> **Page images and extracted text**
^^^^^^^^

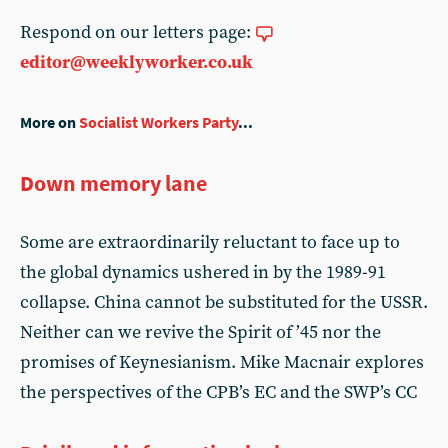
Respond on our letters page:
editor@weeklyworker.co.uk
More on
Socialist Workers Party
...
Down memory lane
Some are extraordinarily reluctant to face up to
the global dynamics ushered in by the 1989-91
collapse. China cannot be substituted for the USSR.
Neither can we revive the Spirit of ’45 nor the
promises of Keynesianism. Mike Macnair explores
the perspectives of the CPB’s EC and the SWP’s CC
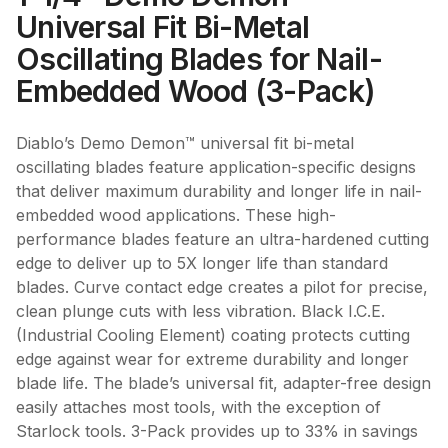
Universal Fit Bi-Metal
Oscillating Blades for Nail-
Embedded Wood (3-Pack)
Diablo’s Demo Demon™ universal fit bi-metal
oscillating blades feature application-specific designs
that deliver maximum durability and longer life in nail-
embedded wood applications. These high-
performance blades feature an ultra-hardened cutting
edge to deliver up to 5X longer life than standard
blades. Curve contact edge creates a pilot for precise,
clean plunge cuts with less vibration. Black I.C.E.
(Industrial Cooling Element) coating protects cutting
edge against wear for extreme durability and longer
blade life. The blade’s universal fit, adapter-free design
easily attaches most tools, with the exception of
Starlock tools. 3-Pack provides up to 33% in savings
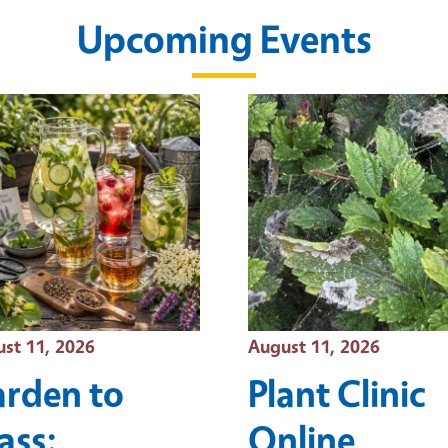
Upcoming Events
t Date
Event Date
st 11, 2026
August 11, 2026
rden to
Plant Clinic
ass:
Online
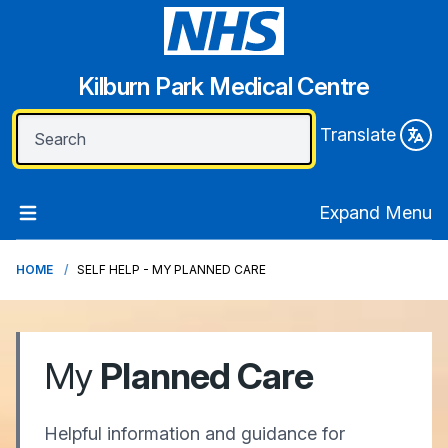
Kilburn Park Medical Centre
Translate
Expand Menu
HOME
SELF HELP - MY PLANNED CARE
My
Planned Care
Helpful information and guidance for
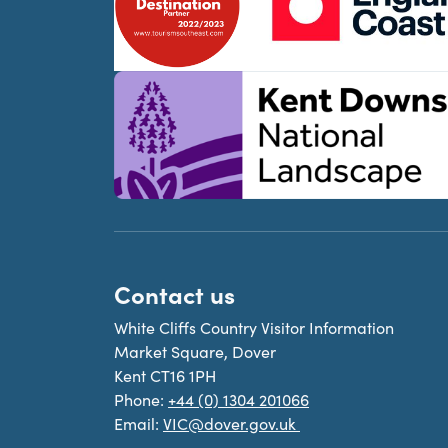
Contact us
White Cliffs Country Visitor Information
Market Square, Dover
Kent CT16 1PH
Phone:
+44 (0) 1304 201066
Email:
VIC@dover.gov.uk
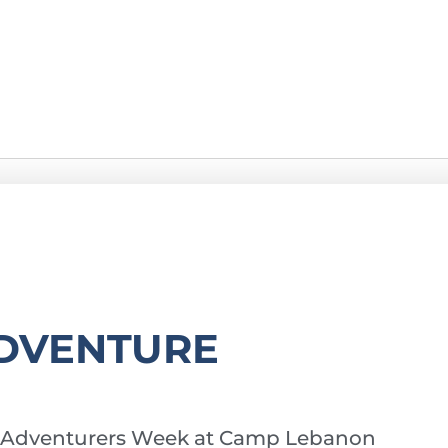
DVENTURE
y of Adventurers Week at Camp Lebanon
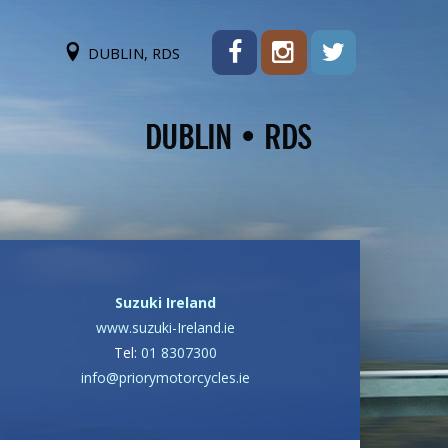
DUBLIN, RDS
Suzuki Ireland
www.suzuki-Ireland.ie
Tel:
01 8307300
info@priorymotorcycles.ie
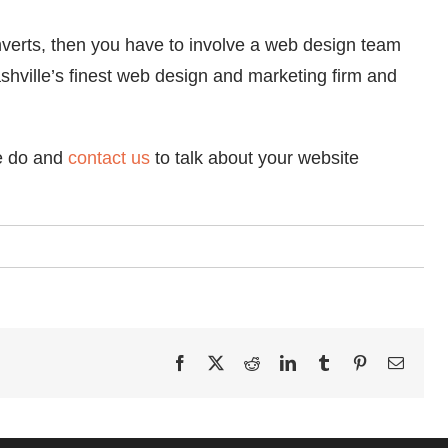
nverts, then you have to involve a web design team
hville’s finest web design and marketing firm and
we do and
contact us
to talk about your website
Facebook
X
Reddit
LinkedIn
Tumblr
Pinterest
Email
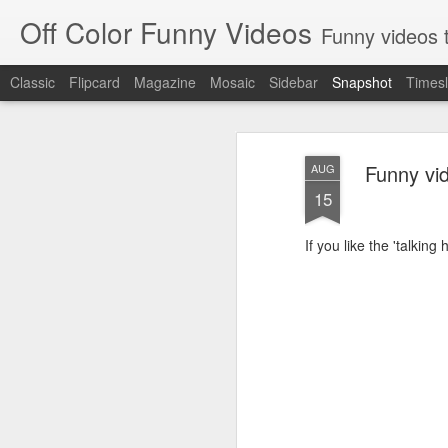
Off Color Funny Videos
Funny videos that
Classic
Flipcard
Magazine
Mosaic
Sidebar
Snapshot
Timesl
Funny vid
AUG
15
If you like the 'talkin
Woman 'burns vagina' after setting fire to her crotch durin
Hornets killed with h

^^^^^^^^

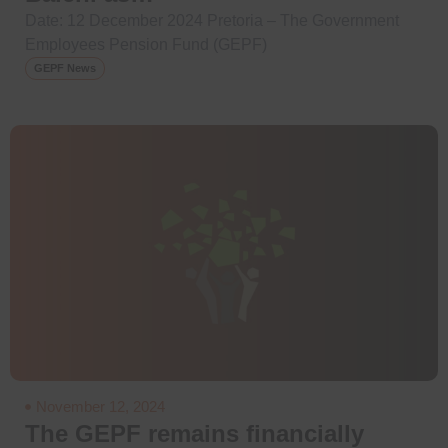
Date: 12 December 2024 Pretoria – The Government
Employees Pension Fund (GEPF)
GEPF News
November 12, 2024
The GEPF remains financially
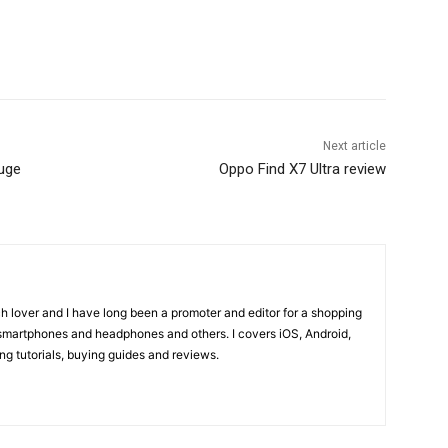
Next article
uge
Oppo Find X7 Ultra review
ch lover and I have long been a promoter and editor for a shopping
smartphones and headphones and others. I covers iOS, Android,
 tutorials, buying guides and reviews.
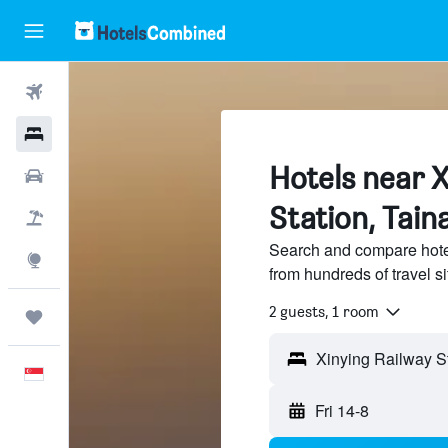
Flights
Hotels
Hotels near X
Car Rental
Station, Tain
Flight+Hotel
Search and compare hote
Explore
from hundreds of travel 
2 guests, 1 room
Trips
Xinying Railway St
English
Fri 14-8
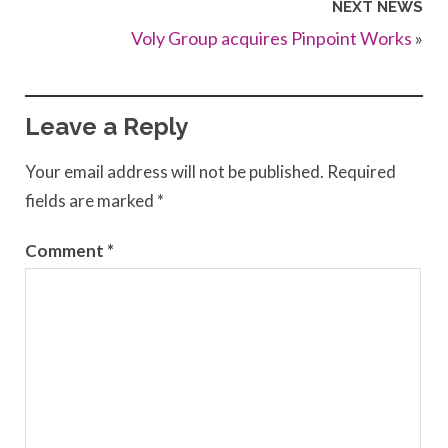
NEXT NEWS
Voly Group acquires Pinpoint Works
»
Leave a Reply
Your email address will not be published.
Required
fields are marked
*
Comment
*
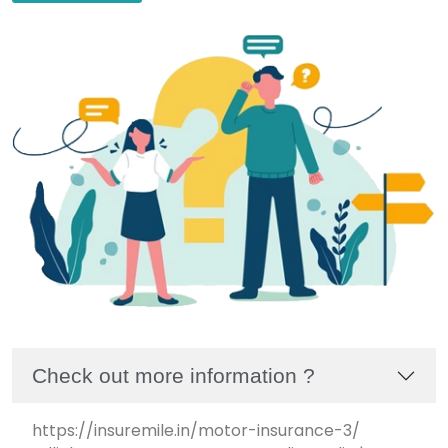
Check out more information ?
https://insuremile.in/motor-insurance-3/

^^^^^^^^

Copy every line above that holds the word "edge".

> **RESPONSE FOR THIS EXERCISE**
edge to deliver up to 5X longer life than standard
blades. Curve contact edge creates a pilot for precise,
edge against wear for extreme durability and longer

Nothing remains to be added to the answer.